Jean berdiri di bawah malam. Di atas sana, bulan membulat dengan sempurna. Purnama. Setiap kali matanya menatap bintang-bintang, sesak mulai memenuhi rongga dada, air mata memaksa untuk tumpah.
Bukan patahnya hati yang ia tangisi, tapi pecahnya percaya yang baru saja dikhianati. Pedih.
"Je, udah malem. Masuk." Al berdiri di ambang pintu, matanya menatap ke arah perut sang istri. "Kan nggak lucu kalau perut lu makin gede karena angin."
Jean tertawa kecil mendengar lelucon yang dilontarkan pemuda itu. "Lu pikir perut gue balon?"
"Lima menit lagi gue yakin bakalan berubah jadi balon," ujar Al lagi.
Jean melangkah masuk tanpa mengatakan apa pun. Hanya seulas senyum tipis ia layangkan kepada Al.
"Je ...."
Langkah wanita itu tertahan. "Hem ...," sahutnya tanpa menoleh.
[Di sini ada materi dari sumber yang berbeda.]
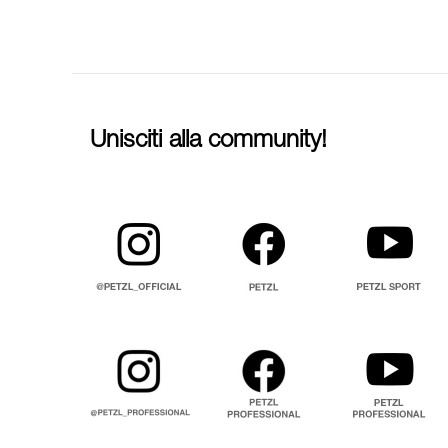
Unisciti alla community!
"Lu pernah nginjek paku nggak?" tanya Al pelan.
Pertanyaan itu membuat Jean berbalik dan mengernyit tak mengerti. "Nggak. Kenapa emang?"
"Kalau ketusuk duri, pernah nggak?"
"Pernah. Apaan, sih?"
"Sakit nggak?" tanya Al lagi.
"Sakitlah."
"Apa hal pertama yang lo lakuin waktu ketusuk duri?"
Jean mendesah kesal. "Nangis," sahutnya singkat.
"Abis nangis?"
"Ya, gue cabut durinya."
"Itu ...." Al berjalan mendekati sang istri. "Cabut durinya," bisiknya lembut seraya meletakkan tangan di dada Jean.
"Gue nggak paham," ujar Jean.
"Lepasin. Buang sumber sakitnya. Salah satu hal terhebat yang bisa lo lakuin adalah dengan melepaskan apa yang buat hati lo sakit." Al berjalan melewati wanita itu. "Lo harus tahu, Je ... ada yang datang cuma untuk jadi bagian dari kenangan, bukan jadi takdir atau masa depan lo."
Jean mematung seraya menatap Al yang meninggalkannya menuju kamar. Ucapan pemuda itu terasa sangat menampar baginya. Melunakkan setian sendi yang menegang setelah berulang kali memutar memori bersama Faiz.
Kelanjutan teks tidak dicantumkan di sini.